I have a use case where an API i'm calling to retrieve data to put into elasticsearch is returning nulls.
I need to write an ingest pipeline that uses processors to remove all null fields before writing it into elasticsearch. Processors may or may not use painless scripting.
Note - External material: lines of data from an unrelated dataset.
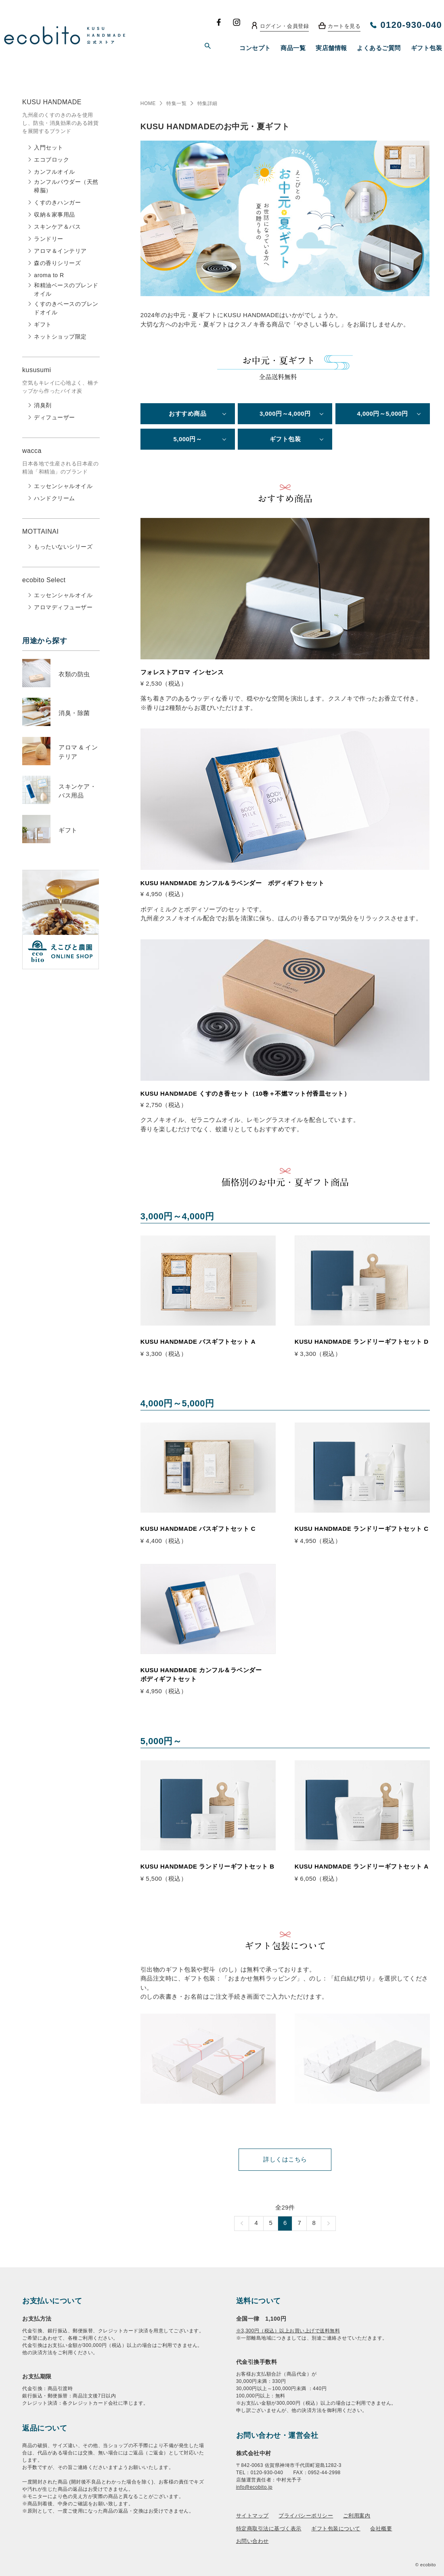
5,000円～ (187, 439)
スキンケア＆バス (57, 226)
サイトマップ (252, 2516)
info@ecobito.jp (254, 2487)
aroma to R (49, 275)
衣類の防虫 (74, 674)
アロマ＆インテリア (60, 251)
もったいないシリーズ (63, 546)
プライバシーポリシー (306, 2516)
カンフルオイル (54, 171)
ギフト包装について (335, 2528)
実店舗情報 (331, 47)
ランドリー (48, 239)
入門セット (48, 147)
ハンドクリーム (54, 498)
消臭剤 (43, 405)
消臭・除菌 (74, 712)
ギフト (43, 324)
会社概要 (381, 2528)
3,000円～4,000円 (285, 413)
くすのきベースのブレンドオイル (66, 308)
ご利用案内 (357, 2516)
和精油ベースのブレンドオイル (66, 289)
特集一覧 (176, 103)
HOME (148, 103)
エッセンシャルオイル (63, 486)
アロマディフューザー (63, 607)
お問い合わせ (252, 2541)
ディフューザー (54, 417)
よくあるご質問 (379, 47)
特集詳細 (207, 103)
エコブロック (51, 159)
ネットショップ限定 (60, 336)
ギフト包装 (426, 47)
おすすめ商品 (187, 413)
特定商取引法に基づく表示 (269, 2528)
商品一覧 (293, 47)
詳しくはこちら (285, 2159)
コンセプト (255, 47)
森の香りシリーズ (57, 263)
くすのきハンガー (57, 202)
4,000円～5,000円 (382, 413)
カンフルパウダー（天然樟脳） (66, 186)
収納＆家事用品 (54, 214)
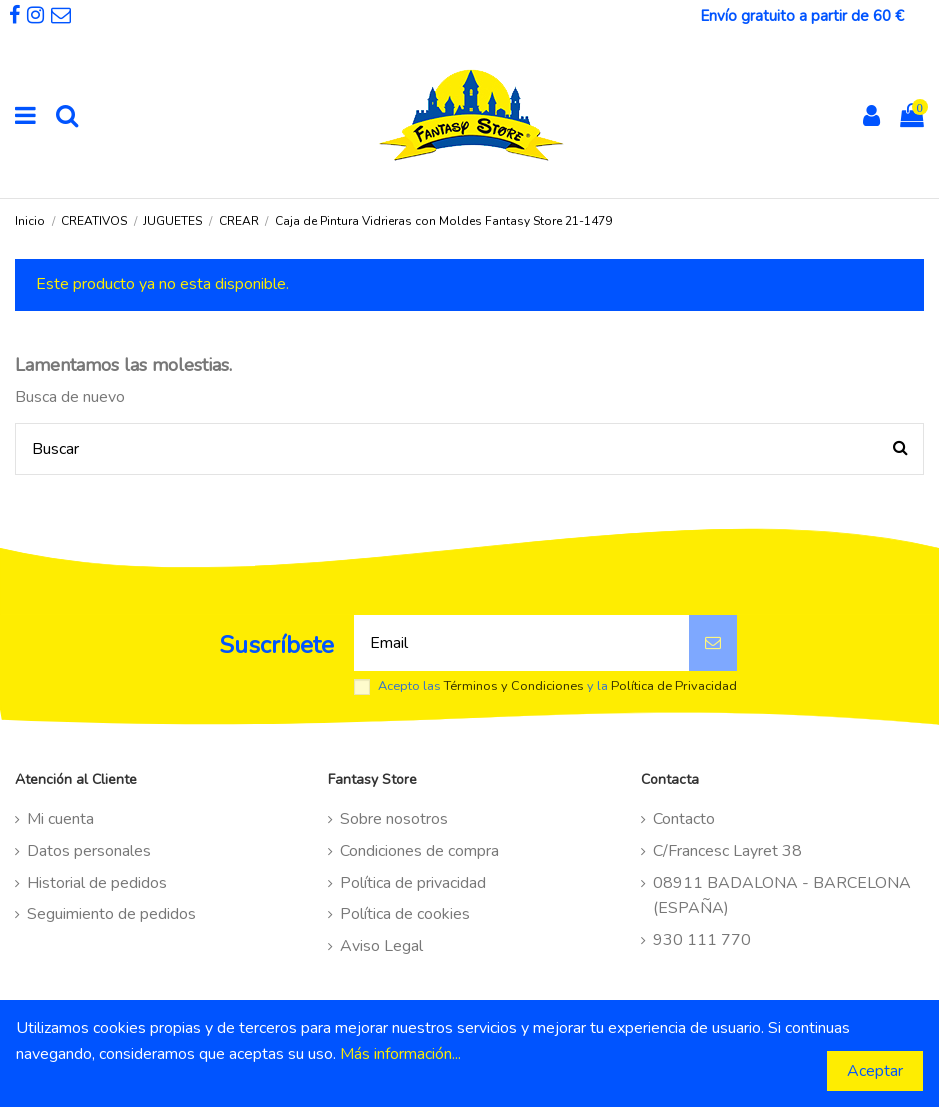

Here is a sample payload that i currently get from the API
{
"master_desc": "TESTING PART",
"date_added": "2019-10-24T09:30:03",
"master_no": {
"master_no": 18460110,
"barcode": "NLSKYTEST1-1",
"external_key": null,
"umid": null
}
}
The pipeline should ideally insert the document as -
{
"master_desc": "TESTING PART",
"date_added": "2019-10-24T09:30:03",
"master_no": {
"master_no": 18460110,
"barcode": "NLSKYTEST1-1"
}
}
Note, the fields are dynamic so i can't write a processor that checks for nulls against a defined set of fields.
Thanks!
Null fields are not indexed nor are searchable.I have written below pipeline to remove such fields. Please test it before use on all of your scenarios. After posting documents using this pipeline, you won't be able to search null fields using "exists"
Pipeline:
PUT _ingest/pipeline/remove_null_fields
{
"description": "Remove any null field",
"processors": [
{
"script": {
"source": """
// return list of field with null values
def loopAllFields(def x){
def ret=[];
if(x instanceof Map){
for (entry in x.entrySet()) {
if (entry.getKey().indexOf("_")==0) {
continue;
}
def val=entry.getValue();
if( val instanceof HashMap ||
val instanceof Map ||
val instanceof ArrayList)
{
def list=[];
if(val instanceof ArrayList)
{
def index=0;
// Call for each object in arraylist
for(v in val)
{
list=loopAllFields(v);
for(item in list)
{
ret.add(entry.getKey()+"["+index+"]."+ item);
}
index++;
}
}
else
{
list =loopAllFields(val);
}
if(list.size()==val.size())
{
ret.add(entry.getKey());
}
else{
for(item in list)
{
ret.add(entry.getKey()+"."+ item);
}
}
}
if(val==null)
{
ret.add(entry.getKey());
}
}
}
return ret;
}
/* remove fields from source, recursively deletes fields which part of other fields */
def removeField(def ctx, def fieldname)
{
def pos=fieldname.indexOf(".");
if(pos>0)
{
def str=fieldname.substring(0,pos);
if(str.indexOf('[')>0 && str.indexOf(']')>0)
{
def s=str.substring(0,str.indexOf('['));
def i=str.substring(str.indexOf('[')+1,str.length()-1);
removeField(ctx[s][Integer.parseInt(i)],fieldname.substring(pos+1,fieldname.length()));
}
else
{
if(ctx[str] instanceof Map)
{
removeField(ctx[str],fieldname.substring(pos+1,fieldname.length()));
}
}
}else{
ctx.remove(fieldname);
}
return ctx;
}
def list=[];
list=loopAllFields(ctx);
for(item in list)
{
removeField(ctx,item);
}
"""
}
}
]
}
Post Document:
POST index8/_doc?pipeline=remove_null_fields
{
"master_desc": "TESTING PART",
"ddd":null,
"date_added": "2019-10-24T09:30:03",
"master_no": {
"master_no": 18460110,
"barcode": "NLSKYTEST1-1",
"external_key": null,
"umid": null
}
}
Result:
"hits" : [
{
"_index" : "index8",
"_type" : "_doc",
"_id" : "06XAyXEBAWHHnYGOSa_M",
"_score" : 1.0,
"_source" : {
"date_added" : "2019-10-24T09:30:03",
"master_no" : {
"master_no" : 18460110,
"barcode" : "NLSKYTEST1-1"
},
"master_desc" : "TESTING PART"
}
}
]